高級ホテル誘致構想に異論噴出 世界遺産の島・宮島が揺れている 「包ヶ浦の未来」で議論

世界遺産・厳島神社の大鳥居の大規模改修工事が去年末に、およそ3年半の歳月をかけ完了。

それを記念した「週末花火」では、閑散期にもかかわらず、のべ3日間の開催でおよそ4万6000人が島を訪れました。5月に開かれるG7広島サミット後には、国内外から多くの観光客が宮島を訪れることが期待されています。そんな宮島に新たな開発計画が浮上しています。ところが…。

地元参加者
「いきなり『開発しますから、みなさん、ご理解ください』では、わたし、絶対ないと思うので」

高級ホテル誘致の構想に異論が噴出…。宮島が揺れています。

小林康秀 キャスター
まずは、宮島の来島者数を振り返ってみましょう。

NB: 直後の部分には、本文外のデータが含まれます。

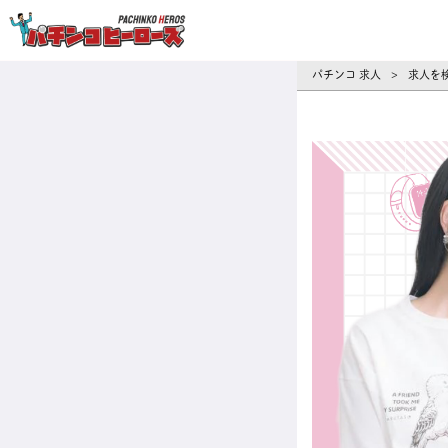
パチンコ求人・転職ならパチンコヒーロ
パチンコ 求人
求人を
>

1978年(昭和53年)からの来島者数データですが、世界遺産に登録された1996年は298万人で、その後もおおむね300万人…。2012年の大河ドラマ「平清盛」の放送以降は右肩上がりに推移して、2019年にはインバウンドの影響もあり、465万人を突破し、過去最高を記録しました。コロナ禍でこの3年は激減しましたが、これから回復に期待をしている「世界から人を呼べる広島の重要なコンテンツ」です。

そんな中、宮島に新たな開発計画が、持ち上がりました。それが、こちら!

島の東側…、厳島神社や商店街とは反対側にある包ヶ浦自然公園に、国内外の富裕層をターゲットにした宿泊施設を誘致しようという計画が持ち上がりました。先週、初めて説明会が開かれたのですが、計画への異論が続出しました。なぜなんでしょうか?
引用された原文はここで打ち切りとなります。